Data to process:
++++++++

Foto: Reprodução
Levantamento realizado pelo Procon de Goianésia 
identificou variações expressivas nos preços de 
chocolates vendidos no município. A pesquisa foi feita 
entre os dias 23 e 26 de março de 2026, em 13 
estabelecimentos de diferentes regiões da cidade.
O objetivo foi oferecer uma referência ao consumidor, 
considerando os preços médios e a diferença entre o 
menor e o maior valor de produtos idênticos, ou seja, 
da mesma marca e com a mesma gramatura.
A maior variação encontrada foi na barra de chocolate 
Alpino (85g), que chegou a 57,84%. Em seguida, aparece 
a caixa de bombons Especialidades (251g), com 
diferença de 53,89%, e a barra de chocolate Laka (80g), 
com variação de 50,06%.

++++++++

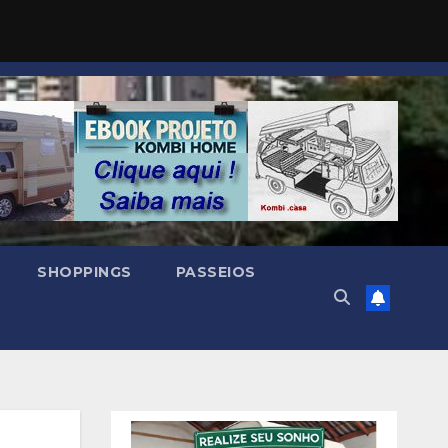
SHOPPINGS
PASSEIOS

++++++++

Everything in the material above from the line that has "da mesma marca e com a mesma gramatura." through the line that has "com variação de 50,06%." must be duplicated exactly, with no other lines given.

Answer space:
da mesma marca e com a mesma gramatura.
A maior variação encontrada foi na barra de chocolate 
Alpino (85g), que chegou a 57,84%. Em seguida, aparece 
a caixa de bombons Especialidades (251g), com 
diferença de 53,89%, e a barra de chocolate Laka (80g), 
com variação de 50,06%.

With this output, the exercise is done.